> _Exercise description_
Repeat exactly, and only, the lines below starting at the line that contains "Related categories" and ending at the line that contains "Activity Preview", inclusive of both.

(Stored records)
┌──
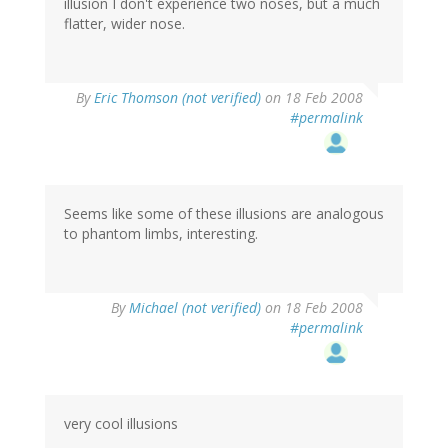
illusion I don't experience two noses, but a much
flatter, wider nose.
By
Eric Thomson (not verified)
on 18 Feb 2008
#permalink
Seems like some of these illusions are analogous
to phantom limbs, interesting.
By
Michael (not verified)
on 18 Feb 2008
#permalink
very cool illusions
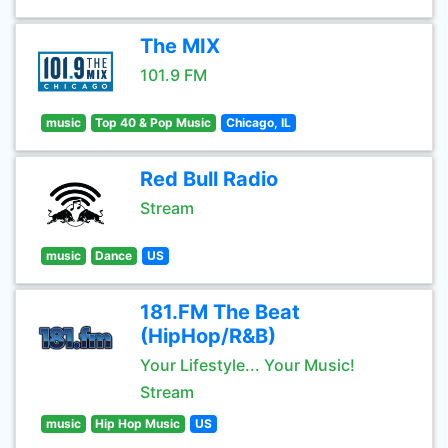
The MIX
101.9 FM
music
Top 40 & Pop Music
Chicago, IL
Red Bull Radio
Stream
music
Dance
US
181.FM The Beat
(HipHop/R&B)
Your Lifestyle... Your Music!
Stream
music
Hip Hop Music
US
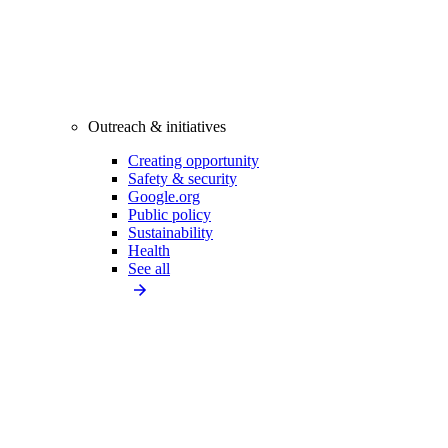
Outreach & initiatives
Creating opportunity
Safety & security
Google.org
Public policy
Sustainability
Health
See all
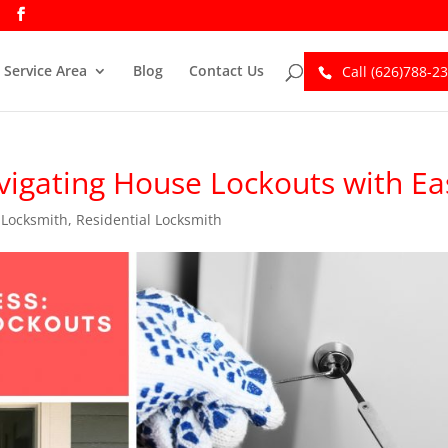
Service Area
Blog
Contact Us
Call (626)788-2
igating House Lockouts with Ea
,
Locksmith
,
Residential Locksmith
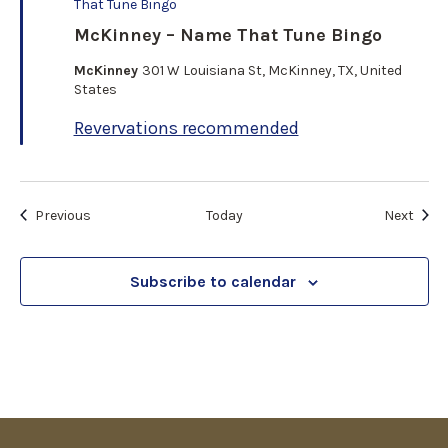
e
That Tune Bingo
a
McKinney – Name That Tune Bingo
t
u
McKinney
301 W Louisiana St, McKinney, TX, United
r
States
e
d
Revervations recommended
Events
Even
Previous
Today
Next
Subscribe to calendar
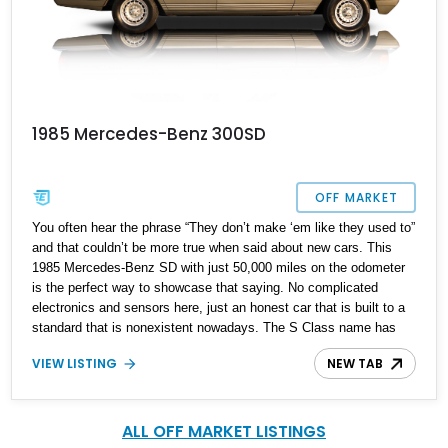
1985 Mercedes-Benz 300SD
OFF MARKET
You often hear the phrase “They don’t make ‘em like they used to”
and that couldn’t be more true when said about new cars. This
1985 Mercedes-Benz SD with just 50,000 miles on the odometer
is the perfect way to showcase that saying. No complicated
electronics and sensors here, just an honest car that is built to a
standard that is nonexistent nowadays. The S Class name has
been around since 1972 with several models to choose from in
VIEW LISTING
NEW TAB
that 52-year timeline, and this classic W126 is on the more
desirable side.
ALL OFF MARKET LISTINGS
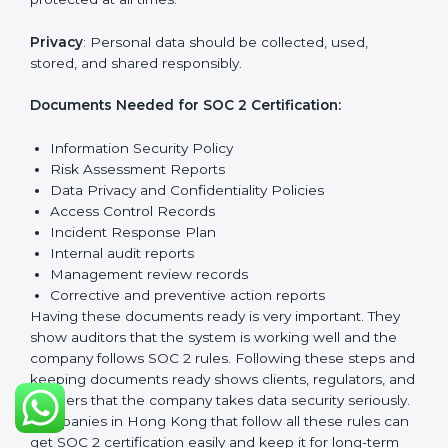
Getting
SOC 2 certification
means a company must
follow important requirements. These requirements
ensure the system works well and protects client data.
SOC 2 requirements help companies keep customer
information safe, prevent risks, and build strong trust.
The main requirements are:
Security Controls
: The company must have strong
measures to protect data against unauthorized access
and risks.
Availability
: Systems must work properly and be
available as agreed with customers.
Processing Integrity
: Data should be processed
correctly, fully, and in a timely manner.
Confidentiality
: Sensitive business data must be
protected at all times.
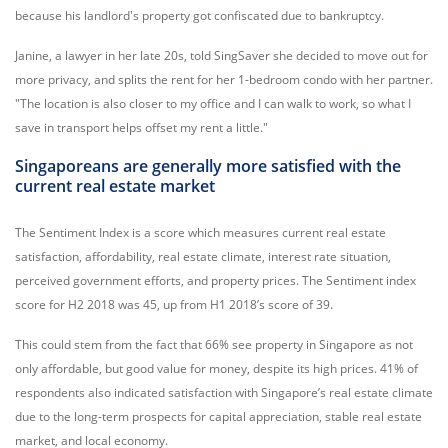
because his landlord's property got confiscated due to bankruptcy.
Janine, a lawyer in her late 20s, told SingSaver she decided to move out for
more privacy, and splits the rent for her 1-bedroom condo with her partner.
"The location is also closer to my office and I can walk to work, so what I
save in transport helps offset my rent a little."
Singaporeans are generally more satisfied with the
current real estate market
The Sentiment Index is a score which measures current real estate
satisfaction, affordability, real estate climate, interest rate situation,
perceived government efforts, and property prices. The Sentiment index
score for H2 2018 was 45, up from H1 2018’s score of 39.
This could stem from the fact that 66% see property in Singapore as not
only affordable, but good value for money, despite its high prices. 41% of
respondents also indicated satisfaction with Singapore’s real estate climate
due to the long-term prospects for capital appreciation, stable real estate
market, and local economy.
└──
┌──
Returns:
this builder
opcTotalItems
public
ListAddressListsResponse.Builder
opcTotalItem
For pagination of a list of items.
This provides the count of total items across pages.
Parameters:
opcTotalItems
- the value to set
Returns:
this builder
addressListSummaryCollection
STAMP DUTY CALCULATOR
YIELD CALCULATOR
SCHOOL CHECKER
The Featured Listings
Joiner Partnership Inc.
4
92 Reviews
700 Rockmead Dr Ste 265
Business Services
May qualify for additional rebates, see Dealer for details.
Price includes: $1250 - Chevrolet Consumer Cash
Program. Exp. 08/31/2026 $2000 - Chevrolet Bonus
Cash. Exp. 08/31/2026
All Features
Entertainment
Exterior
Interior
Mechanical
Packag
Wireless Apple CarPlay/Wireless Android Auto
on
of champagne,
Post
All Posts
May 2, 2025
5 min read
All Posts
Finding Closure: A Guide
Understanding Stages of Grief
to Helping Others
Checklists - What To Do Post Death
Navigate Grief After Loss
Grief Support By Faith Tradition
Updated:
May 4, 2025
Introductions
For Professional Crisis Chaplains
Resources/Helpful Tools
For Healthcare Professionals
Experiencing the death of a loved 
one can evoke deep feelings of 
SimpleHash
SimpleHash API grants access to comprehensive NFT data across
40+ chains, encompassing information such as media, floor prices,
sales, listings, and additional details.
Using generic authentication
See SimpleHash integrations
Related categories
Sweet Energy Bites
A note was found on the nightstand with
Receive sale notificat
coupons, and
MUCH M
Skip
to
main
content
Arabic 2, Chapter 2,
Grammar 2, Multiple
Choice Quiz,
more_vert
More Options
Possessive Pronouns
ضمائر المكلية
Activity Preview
└──
> _Finished task_
Related categories
Sweet Energy Bites
A note was found on the nightstand with
Receive sale notificat
coupons, and
MUCH M
Skip
to
main
content
Arabic 2, Chapter 2,
Grammar 2, Multiple
Choice Quiz,
more_vert
More Options
Possessive Pronouns
ضمائر المكلية
Activity Preview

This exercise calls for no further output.